“Gargoyles'” Latest Awakening Is an Consistent Disappointment
12 September 2023 2 Comments
Volume 3 of Gargoyles is exhausting.
Not because it’s especially dense or complex; it is in fact decompressed to the extreme, saying little and taking forever to do it. Rather, everything about it just feels frustrating. At this point, the quality of the book’s writing can’t be laid on Greg Weisman re-finding his feet—it’s been eight months—meaning this is just what we can expect the book to be like—i.e., something that makes it clear that Young Justice season 3 was not an unfortunate fluke.
There’s just nothing there. The book isn’t exciting: there’s no craft in the action sequences—nothing to make us impressed at what the characters can do or how they do it. The book isn’t smart or insightful: the gargoyles’ successes—such as they are—are largely mindless, and the characters refuse to grapple with the implications of events or display curiosity. The book isn’t funny—although Gargoyles has never been a place to go for yucks, so that’s at least on-brand. The pacing and world-building are atrocious. The art is…fine.
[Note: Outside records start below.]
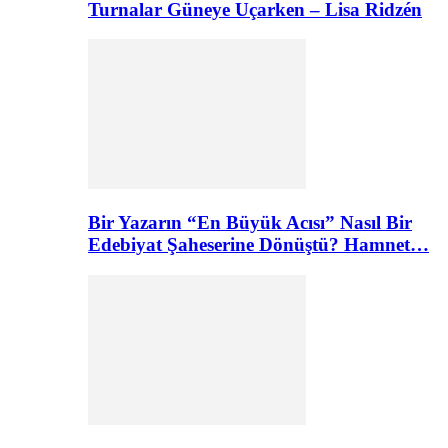
Turnalar Güneye Uçarken – Lisa Ridzén
Bir Yazarın “En Büyük Acısı” Nasıl Bir
Edebiyat Şaheserine Dönüştü? Hamnet…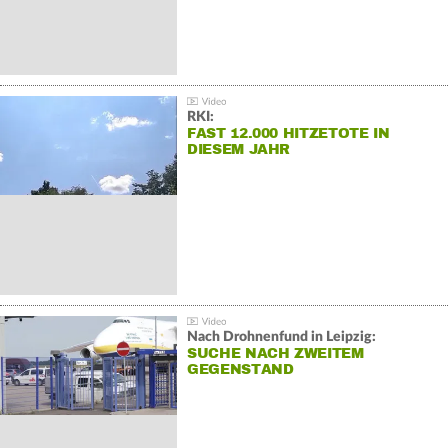
RKI:
FAST 12.000 HITZETOTE IN
DIESEM JAHR
Nach Drohnenfund in Leipzig:
SUCHE NACH ZWEITEM
GEGENSTAND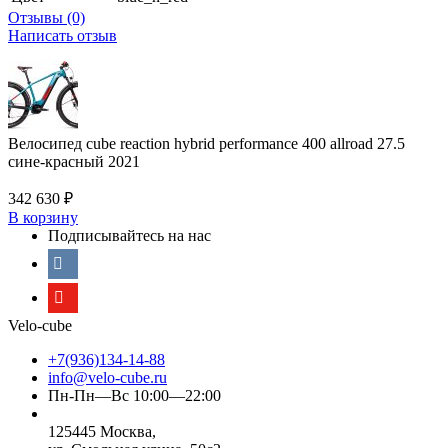
Отзывы (0)
Написать отзыв
Велосипед cube reaction hybrid performance 400 allroad 27.5
сине-красный 2021
342 630
₽
В корзину
Подписывайтесь на нас
Velo-cube
+7(936)134-14-88
info@velo-cube.ru
Пн-Пн—Вс 10:00—22:00
125445 Москва,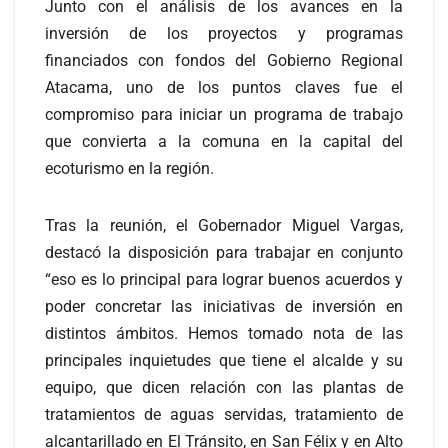
Junto con el análisis de los avances en la
inversión de los proyectos y programas
financiados con fondos del Gobierno Regional
Atacama, uno de los puntos claves fue el
compromiso para iniciar un programa de trabajo
que convierta a la comuna en la capital del
ecoturismo en la región.
Tras la reunión, el Gobernador Miguel Vargas,
destacó la disposición para trabajar en conjunto
“eso es lo principal para lograr buenos acuerdos y
poder concretar las iniciativas de inversión en
distintos ámbitos. Hemos tomado nota de las
principales inquietudes que tiene el alcalde y su
equipo, que dicen relación con las plantas de
tratamientos de aguas servidas, tratamiento de
alcantarillado en El Tránsito, en San Félix y en Alto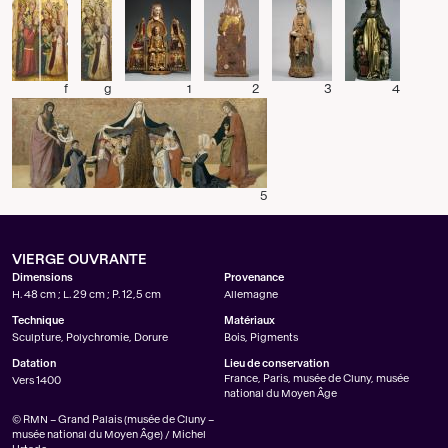
f
g
1
2
3
4
5
VIERGE OUVRANTE
Dimensions
Provenance
H. 48 cm ; L. 29 cm ; P. 12,5 cm
Allemagne
Technique
Matériaux
Sculpture, Polychromie, Dorure
Bois, Pigments
Datation
Lieu de conservation
France, Paris, musée de Cluny, musée
Vers 1400
national du Moyen Âge
© RMN – Grand Palais (musée de Cluny –
musée national du Moyen Âge) / Michel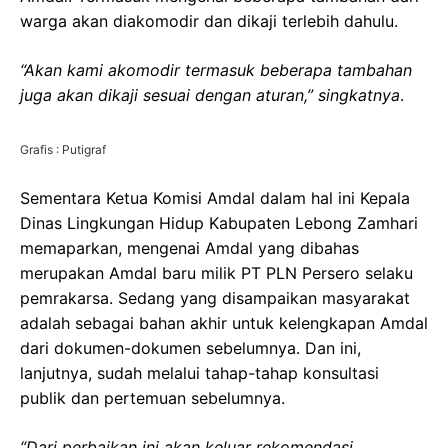
warga akan diakomodir dan dikaji terlebih dahulu.
“Akan kami akomodir termasuk beberapa tambahan
juga akan dikaji sesuai dengan aturan,” singkatnya
.
Grafis : Putigraf
Sementara Ketua Komisi Amdal dalam hal ini Kepala
Dinas Lingkungan Hidup Kabupaten Lebong Zamhari
memaparkan, mengenai Amdal yang dibahas
merupakan Amdal baru milik PT PLN Persero selaku
pemrakarsa. Sedang yang disampaikan masyarakat
adalah sebagai bahan akhir untuk kelengkapan Amdal
dari dokumen-dokumen sebelumnya. Dan ini,
lanjutnya, sudah melalui tahap-tahap konsultasi
publik dan pertemuan sebelumnya.
“Dari perbaikan ini akan keluar rekomendasi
Granted, the issues since I last checked in on the series have not been as infuriating as that initial arc. Instead, the book has just settled in a pattern of consistent mediocrity. The basic premise of the current arc is sound in theory, but it is stymied at every point by execution that too often suggests complete ignorance of the fundamentals of storytelling. While Weisman is not completely without skill—more on this in a moment—that skill is almost completely absent here, replaced by bits of pretend-cleverness.